Prof. Peter N. Wilkinson
University of Manchester
Department of Physics and Astronomy
Jodrell Bank Observatory
Cheshire SK11 9DL
Tel: 1477 571321
Fax: 1477 571618
Prof. Gianni Tofani, IRA Arcetri (IT)
Dr. Arnold van Ardenne, ASTRON (NL)
Prof. Andrzej Kus, TCfA, Torun (PL)
Dr. Wim Brouw, ATNF (Aus)
€ 1 500 000
36 months November 2001 - October 2004
Traditional radio astronomy receivers are constructed out of discrete components and can be expensive to build; radio telescopes are, therefore, usually equipped with one receiver at a given frequency providing only one beam with which to examine the sky. But if receivers can be fabricated more cheaply, a range of exciting possibilities opens up, involving the integration and operation of multiple beam (array) systems. If the telescopes can collect data much more quickly than now, and these data can be easily analysed, then a wider range of astronomers can gain access to scientifically valuable amounts of observing time on the leading national facilities. At the heart of the project is the development of complex monolithic microwave integrated circuits (MMICs) using levels of integration not previously employed for cryogenic applications in the band 20-40 GHz or for non-cryogenic phased arrays in the 2-5 GHz band. The project is focussed on three innovative array configurations:
- Horn arrays for large-area continuum surveys at ~30 GHz. The effects of receiver gain changes and variations in atmospheric attenuation will be reduced by signal comparison strategies involving switching the signal between independent receivers and closely-spaced horns. The deliverables are an 8-horn prototype array (to be tested on the Torun radio telescope) and a feasibility study for a 100-horn continuum array.

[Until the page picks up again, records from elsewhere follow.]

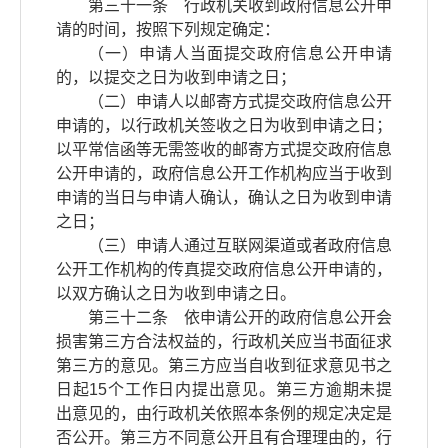
第三十一条 行政机关收到政府信息公开申
请的时间，按照下列规定确定：
（一）申请人当面提交政府信息公开申请
的，以提交之日为收到申请之日；
（二）申请人以邮寄方式提交政府信息公开
申请的，以行政机关签收之日为收到申请之日；
以平常信函等无需签收的邮寄方式提交政府信息
公开申请的，政府信息公开工作机构应当于收到
申请的当日与申请人确认，确认之日为收到申请
之日；
（三）申请人通过互联网渠道或者政府信息
公开工作机构的传真提交政府信息公开申请的，
以双方确认之日为收到申请之日。
第三十二条 依申请公开的政府信息公开会
损害第三方合法权益的，行政机关应当书面征求
第三方的意见。第三方应当自收到征求意见书之
日起15个工作日内提出意见。第三方逾期未提
出意见的，由行政机关依照本条例的规定决定是
否公开。第三方不同意公开且有合理理由的，行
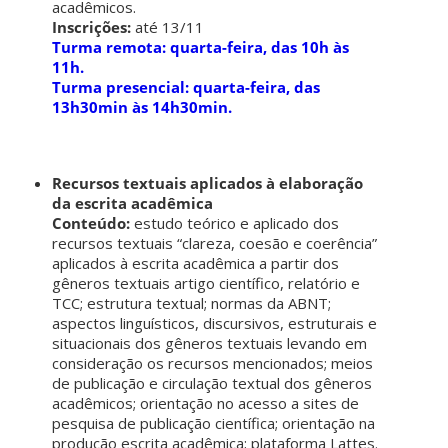
acadêmicos.
Inscrições:
até 13/11
Turma remota: quarta-feira, das 10h às
11h.
Turma presencial: quarta-feira, das
13h30min às 14h30min.
Recursos textuais aplicados à elaboração
da escrita acadêmica
Conteúdo:
estudo teórico e aplicado dos
recursos textuais “clareza, coesão e coerência”
aplicados à escrita acadêmica a partir dos
gêneros textuais artigo científico, relatório e
TCC; estrutura textual; normas da ABNT;
aspectos linguísticos, discursivos, estruturais e
situacionais dos gêneros textuais levando em
consideração os recursos mencionados; meios
de publicação e circulação textual dos gêneros
acadêmicos; orientação no acesso a sites de
pesquisa de publicação científica; orientação na
produção escrita acadêmica; plataforma Lattes.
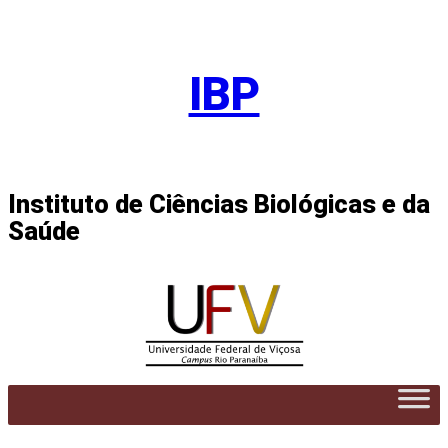
Pular
para
IBP
o
conteúdo
Instituto de Ciências Biológicas e da
Saúde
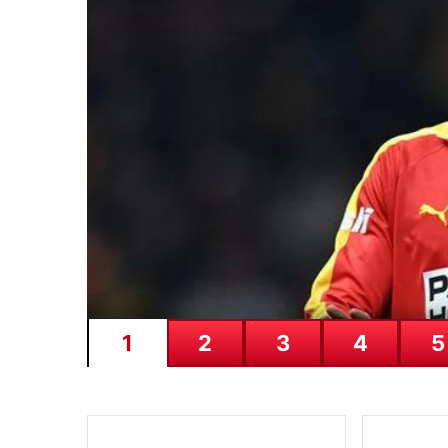
06.08.2026
Altın fiyatları canlı 14 
Gram, çeyrek, yarım ve cu
1
2
3
4
5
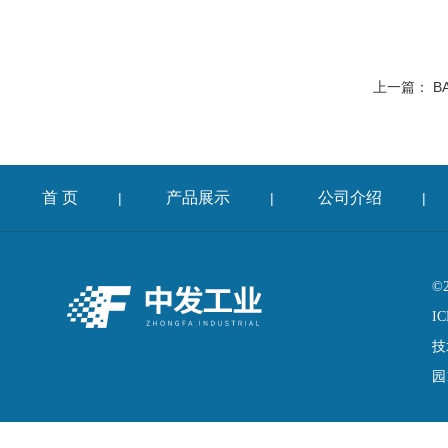
上一篇：
B
首 页
产品展示
公司介绍
|
|
|
©
IC
技
园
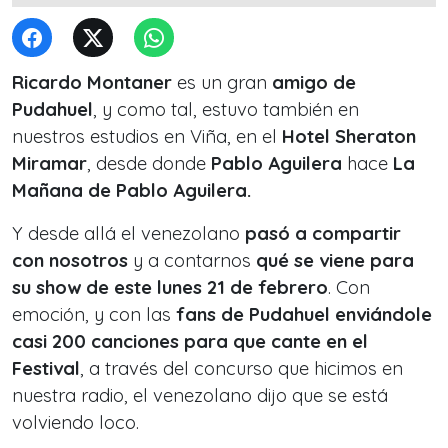
Ricardo Montaner
es un gran
amigo de
Pudahuel
, y como tal, estuvo también en
nuestros estudios en Viña, en el
Hotel Sheraton
Miramar
, desde donde
Pablo Aguilera
hace
La
Mañana de Pablo Aguilera.
Y desde allá el venezolano
pasó a compartir
con nosotros
y a contarnos
qué se viene para
su show de este lunes 21 de febrero
. Con
emoción, y con las
fans de Pudahuel enviándole
casi 200 canciones para que cante en el
Festival
, a través del concurso que hicimos en
nuestra radio, el venezolano dijo que se está
volviendo loco.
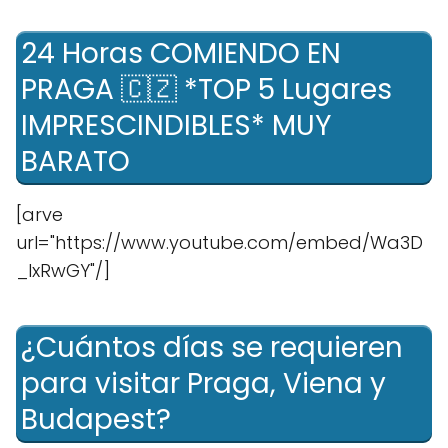
24 Horas COMIENDO EN
PRAGA 🇨🇿 *TOP 5 Lugares
IMPRESCINDIBLES* MUY
BARATO
[arve
url="https://www.youtube.com/embed/Wa3D
_IxRwGY"/]
¿Cuántos días se requieren
para visitar Praga, Viena y
Budapest?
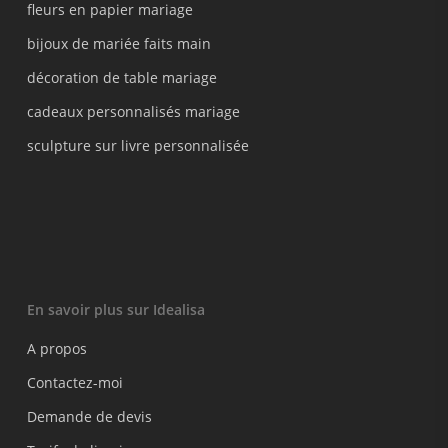
fleurs en papier mariage
bijoux de mariée faits main
décoration de table mariage
cadeaux personnalisés mariage
sculpture sur livre personnalisée
En savoir plus sur Idealisa
A propos
Contactez-moi
Demande de devis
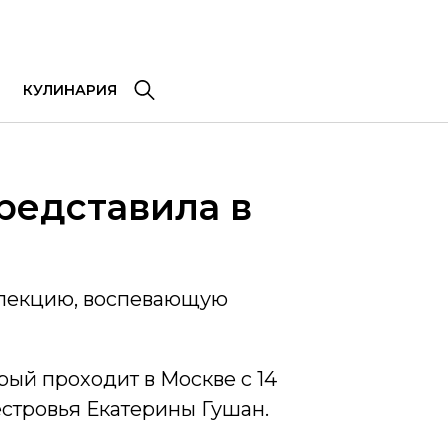
КУЛИНАРИЯ
редставила в
ллекцию, воспевающую
рый проходит в Москве с 14
естровья Екатерины Гушан.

- Horn arrays for spectroscopy in the band 21-26 GHz a heterodyne design will be adopted with a down-converter integrated into each channel; this enables the spectrum of the signal to be obtained and the operating frequency to be varied. The deliverables are a 5-element prototype array (to be tested on the Medicina or Noto radio telescopes) and a feasibility study for a 50-horn spectroscopic array at 40-50 GHz.
- Actively phased arrays at 2-5 GHz. In this concept the receivers are interconnected so that multiple beams can be synthesised and steered electronically by phasing; the aim is to improve the efficiency of individual telescopes and to open up the widest possible field-of-view. The deliverables are a 16-element 2-beam prototype array to work in the frequency range 2.5 to 5 GHz (to be tested on a Westerbork telescope and on an ATNF-designed Luneberg lens) and a feasibility study for a 16-beam phased-array in the band around 5 GHz, generically suitable for any large European telescope.
The project also involves the design of flexible data analysis software tools for the acquisition and analysis of data from horn arrays. The software will be written within the international astronomical standard AIPS++ environment. Since the astronomical aim of this RTD programme is the making of much larger radio surveys we are conscious of the need to link this work in with both National and Europe-wide initiatives for data archiving and Virtual Observatories.